- _Task brief_
Search the records for the word "即将申购" and copy every line in which it occurs.

- _Data for analysis_
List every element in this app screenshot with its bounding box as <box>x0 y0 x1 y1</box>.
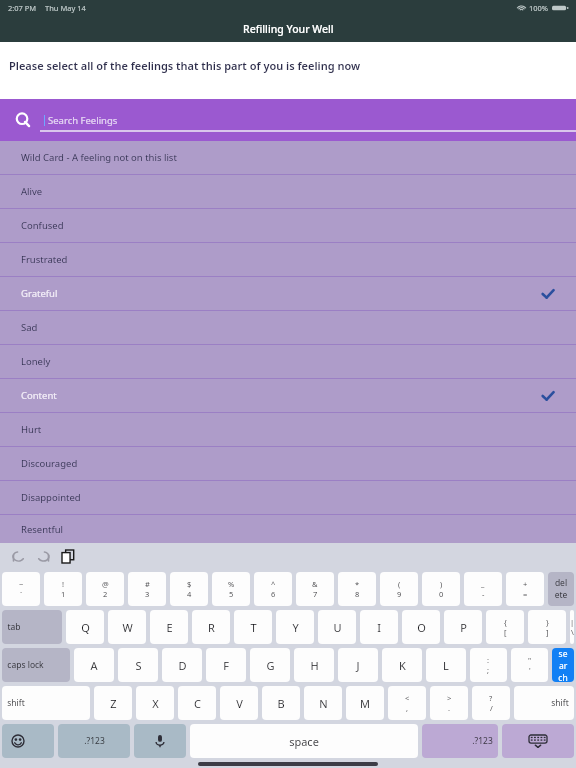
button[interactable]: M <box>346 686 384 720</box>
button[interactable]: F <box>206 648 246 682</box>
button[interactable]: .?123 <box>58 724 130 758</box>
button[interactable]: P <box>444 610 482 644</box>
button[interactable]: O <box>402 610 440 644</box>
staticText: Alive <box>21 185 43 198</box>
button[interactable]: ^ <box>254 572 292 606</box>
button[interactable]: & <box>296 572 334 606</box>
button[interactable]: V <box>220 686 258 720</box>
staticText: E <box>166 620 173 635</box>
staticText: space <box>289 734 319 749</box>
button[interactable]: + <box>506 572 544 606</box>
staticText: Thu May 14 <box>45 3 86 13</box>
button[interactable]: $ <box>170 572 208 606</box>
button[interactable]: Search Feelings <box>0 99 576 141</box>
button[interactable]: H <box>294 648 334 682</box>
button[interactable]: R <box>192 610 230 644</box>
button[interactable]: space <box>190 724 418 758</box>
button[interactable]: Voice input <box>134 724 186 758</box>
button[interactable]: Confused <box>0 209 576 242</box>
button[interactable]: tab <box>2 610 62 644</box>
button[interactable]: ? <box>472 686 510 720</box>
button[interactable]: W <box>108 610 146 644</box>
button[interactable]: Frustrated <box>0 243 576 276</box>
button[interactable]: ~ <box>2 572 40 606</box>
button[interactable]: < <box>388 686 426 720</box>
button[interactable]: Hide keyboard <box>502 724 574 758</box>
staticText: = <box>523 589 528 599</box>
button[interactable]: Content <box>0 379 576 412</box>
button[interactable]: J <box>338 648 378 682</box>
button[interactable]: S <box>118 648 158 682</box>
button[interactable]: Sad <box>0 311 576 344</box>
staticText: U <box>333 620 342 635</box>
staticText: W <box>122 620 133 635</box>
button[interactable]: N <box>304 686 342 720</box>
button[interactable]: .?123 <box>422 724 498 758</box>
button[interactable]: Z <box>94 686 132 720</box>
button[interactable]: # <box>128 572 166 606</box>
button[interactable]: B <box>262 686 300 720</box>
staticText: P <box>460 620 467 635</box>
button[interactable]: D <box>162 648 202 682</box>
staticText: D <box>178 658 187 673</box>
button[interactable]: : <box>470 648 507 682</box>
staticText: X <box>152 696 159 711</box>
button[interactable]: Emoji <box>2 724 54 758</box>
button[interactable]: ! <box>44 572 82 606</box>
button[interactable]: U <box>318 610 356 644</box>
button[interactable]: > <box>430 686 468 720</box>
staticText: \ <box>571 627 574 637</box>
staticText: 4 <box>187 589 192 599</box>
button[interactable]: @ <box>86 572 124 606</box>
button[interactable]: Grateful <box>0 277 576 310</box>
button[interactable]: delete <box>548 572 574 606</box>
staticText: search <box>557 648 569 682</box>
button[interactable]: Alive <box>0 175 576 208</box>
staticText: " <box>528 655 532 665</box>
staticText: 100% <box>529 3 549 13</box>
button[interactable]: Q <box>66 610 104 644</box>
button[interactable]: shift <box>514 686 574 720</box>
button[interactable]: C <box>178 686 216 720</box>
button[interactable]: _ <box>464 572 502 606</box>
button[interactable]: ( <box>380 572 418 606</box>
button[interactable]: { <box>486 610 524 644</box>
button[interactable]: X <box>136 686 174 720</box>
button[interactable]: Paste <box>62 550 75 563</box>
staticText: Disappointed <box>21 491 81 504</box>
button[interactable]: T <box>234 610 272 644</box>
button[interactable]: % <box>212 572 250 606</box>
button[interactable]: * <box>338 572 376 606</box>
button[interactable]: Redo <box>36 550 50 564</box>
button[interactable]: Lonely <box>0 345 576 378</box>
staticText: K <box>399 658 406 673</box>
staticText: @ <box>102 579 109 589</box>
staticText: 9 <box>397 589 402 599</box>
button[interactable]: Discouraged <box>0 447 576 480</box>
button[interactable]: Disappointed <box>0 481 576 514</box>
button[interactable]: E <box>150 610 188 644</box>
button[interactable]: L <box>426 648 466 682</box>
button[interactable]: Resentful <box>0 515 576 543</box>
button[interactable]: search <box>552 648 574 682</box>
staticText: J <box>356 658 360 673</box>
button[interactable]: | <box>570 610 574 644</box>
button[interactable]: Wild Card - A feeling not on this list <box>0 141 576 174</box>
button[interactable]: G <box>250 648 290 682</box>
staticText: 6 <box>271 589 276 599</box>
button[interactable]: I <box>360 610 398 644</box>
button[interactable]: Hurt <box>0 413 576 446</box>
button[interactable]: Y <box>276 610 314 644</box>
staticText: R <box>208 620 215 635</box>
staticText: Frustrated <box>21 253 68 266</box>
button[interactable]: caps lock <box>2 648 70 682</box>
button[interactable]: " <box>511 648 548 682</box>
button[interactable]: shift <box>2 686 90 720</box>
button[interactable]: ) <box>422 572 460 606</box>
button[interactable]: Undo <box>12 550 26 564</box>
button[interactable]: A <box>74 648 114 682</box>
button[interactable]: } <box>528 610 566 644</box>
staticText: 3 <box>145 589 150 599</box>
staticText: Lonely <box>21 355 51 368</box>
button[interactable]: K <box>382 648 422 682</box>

* * *

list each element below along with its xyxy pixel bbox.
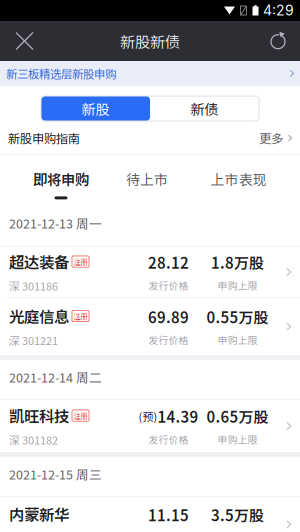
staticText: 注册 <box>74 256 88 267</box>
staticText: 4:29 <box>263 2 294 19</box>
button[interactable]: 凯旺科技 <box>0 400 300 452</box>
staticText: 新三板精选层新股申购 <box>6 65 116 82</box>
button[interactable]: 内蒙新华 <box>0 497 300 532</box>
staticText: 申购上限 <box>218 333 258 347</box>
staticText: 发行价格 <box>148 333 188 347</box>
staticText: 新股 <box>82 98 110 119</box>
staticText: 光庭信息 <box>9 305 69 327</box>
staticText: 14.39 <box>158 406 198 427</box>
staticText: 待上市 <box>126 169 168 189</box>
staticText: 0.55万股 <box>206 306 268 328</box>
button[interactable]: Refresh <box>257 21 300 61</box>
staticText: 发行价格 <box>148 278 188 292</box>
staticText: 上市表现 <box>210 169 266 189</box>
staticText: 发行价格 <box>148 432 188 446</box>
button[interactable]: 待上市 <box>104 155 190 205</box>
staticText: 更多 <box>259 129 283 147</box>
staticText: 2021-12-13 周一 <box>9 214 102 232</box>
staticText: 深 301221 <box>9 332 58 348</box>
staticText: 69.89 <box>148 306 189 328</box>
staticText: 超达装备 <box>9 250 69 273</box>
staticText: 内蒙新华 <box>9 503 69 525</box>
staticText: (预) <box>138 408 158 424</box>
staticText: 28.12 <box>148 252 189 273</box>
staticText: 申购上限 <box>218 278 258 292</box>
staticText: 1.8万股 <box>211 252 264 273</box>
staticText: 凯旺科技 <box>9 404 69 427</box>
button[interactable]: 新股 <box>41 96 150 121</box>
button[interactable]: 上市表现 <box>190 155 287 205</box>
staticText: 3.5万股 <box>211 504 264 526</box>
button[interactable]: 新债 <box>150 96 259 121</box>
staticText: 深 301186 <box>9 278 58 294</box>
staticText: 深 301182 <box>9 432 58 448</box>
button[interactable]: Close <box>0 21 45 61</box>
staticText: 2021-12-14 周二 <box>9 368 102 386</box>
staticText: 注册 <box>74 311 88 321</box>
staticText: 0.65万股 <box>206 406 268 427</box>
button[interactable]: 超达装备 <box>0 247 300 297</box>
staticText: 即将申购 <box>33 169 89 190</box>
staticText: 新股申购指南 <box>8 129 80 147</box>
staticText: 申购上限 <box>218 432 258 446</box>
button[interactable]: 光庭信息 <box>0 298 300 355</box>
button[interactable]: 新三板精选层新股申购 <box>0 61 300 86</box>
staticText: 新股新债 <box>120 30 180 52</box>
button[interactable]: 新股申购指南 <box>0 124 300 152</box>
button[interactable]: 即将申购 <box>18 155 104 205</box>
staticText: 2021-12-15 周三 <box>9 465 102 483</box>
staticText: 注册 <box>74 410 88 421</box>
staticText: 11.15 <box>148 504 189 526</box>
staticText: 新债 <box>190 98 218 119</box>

- _Your response_
staticText: 即将申购 <box>33 169 89 190</box>
button[interactable]: 即将申购 <box>18 155 104 205</box>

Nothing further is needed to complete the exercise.